Saturday, March 01, 2008

week's off to a good start

Saturday was relaxed. As was Sunday. I’m really glad I wrote about that inane Brad Pitt conversation the other day because on our way to the market, Liz found this:

I know. It’s like God sent her a giant postcard. I would never have allowed her to pick up something off the street and put it in our building, let alone on her bed. But knowing how much it meant to her, I did.

That night, Giuseppe and I went to the cultural association and got a couple of drinks. After that I stopped by The Pucker Party at Twentyone, where I didn’t see any familiar faces this time. But I made a new friend or two. It’s called “Pucker Party” because you were supposed to “get pucked up” and make out with someone in front of the bartender for free shots.

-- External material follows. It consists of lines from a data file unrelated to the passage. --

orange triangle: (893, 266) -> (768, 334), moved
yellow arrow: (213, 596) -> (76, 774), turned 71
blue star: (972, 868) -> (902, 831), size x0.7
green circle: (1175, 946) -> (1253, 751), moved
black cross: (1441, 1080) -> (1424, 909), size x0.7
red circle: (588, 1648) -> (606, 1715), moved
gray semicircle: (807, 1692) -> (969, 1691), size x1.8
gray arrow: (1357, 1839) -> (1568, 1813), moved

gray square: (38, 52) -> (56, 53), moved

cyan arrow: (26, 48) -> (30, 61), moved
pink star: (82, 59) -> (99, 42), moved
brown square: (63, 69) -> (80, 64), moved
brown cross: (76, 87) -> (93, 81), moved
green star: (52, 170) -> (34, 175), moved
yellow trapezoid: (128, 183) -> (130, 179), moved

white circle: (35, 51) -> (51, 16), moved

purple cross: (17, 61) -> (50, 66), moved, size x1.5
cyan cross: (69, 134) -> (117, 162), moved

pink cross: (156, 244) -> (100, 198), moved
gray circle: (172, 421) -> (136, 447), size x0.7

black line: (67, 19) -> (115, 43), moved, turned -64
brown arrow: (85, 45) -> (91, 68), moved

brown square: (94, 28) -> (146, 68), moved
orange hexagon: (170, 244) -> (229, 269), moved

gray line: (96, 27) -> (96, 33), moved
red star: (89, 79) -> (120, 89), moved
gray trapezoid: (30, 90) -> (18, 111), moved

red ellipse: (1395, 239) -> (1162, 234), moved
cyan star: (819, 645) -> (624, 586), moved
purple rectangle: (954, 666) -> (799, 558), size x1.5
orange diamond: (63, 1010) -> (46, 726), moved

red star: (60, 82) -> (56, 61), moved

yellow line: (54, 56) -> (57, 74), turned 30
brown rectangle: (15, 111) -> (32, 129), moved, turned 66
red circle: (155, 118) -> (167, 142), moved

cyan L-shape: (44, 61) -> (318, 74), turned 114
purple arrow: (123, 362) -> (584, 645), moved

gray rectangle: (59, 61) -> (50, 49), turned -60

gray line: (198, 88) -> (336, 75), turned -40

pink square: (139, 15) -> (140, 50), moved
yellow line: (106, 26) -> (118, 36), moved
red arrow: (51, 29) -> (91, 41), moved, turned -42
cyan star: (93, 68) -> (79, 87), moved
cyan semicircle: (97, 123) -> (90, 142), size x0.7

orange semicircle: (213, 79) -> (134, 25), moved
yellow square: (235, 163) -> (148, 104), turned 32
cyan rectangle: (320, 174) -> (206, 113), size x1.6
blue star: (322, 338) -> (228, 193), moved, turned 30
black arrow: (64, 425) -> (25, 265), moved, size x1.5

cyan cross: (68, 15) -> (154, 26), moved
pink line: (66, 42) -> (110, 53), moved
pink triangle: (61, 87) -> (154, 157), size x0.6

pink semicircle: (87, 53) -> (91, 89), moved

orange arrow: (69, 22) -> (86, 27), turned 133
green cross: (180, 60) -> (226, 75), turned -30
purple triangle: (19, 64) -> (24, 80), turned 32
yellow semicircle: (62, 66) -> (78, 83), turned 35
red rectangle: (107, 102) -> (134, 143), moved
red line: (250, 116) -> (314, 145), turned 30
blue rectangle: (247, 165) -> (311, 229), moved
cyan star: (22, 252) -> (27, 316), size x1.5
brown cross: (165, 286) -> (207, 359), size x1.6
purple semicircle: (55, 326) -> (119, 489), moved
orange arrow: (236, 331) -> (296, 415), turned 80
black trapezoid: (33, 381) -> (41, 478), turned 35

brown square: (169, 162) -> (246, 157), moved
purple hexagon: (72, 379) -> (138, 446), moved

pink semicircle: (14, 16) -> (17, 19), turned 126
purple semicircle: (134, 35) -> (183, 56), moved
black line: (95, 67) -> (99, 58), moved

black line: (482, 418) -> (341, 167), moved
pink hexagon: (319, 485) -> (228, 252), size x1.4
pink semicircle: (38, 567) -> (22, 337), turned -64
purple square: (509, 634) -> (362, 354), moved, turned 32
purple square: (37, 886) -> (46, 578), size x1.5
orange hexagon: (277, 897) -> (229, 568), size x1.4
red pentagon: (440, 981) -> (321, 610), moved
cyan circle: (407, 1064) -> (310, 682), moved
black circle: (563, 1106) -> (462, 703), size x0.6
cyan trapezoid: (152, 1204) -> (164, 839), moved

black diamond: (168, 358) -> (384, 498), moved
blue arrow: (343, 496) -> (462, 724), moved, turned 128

Sunday was chill. Liz and I spent the afternoon wandering around. We crossed the Ponte Vecchio and walked in hilly neighborhoods across the river. That night I went out to dinner and spent as much time walking to dinner as I did dining. I guess it’s about time to introduce Lisa? She’s in most of my classes and my partner in the writing and photography projects. She’s cool, and she’s a little older than me, which is nice because sometimes I feel like the voice of reason among I’m coming from a different perspective than all the junior-year-abroaders here. Our assignment for the week was a restaurant review (of a specific place, Sabatino). Of course, because it was Sunday, it was closed. And we kept wanting certain other restaurants, so we went to like four more. And they were all closed. We wound up at a place by my house, . After dinner, Liz, Liane, Jess, Anna, Aneet, and I went out to Moyo for drinks. The blondes and I stopped into the cultural association for some quick shots. It was a fun night.

Monday’s classes flew by and were pretty good. It was molecular gastronomy day in Food Styling. We “fried eggs” without pans, oil, or actual eggs.

The "yolk" was made of orange, lemon, and carrot juices and the white of banana yogurt. We also made “caviars” out of those juices and green apple juice. Through the magic of molecular gastronomy, the yolk and the caviar both had a thin membrane that when broken released the thickened liquid inside. Very cool.

Our other work for the day was an amuse-bouche: Bruschetta in a teaspoon. We changed the textures of all the typical ingredients (tomato, olive oil, garlic-rubbed bread) except basil. The taste when you finish eating is exactly the same although the chewing experience is quite different.

Graphic design was another “series” project. In this case, ten slides of the numbers 0-9. I finished them all, but some could use refining. I’d post a few, but they’re saved on the lab computer at school.

That night, it was “Lisa and Andrew go to dinner, take two.” We met at the Ponte Vecchio again and then recruited Jack, who lives in the neighborhood of our restaurant. Sabatino was good. It was nice to go out to eat with two foodies/classmates because we discussed the entire meal (regarding tastes, textures, techniques, etc) way more in-depth than average people ever would. Alongside all that critique was approval though. Good dishes. Good times.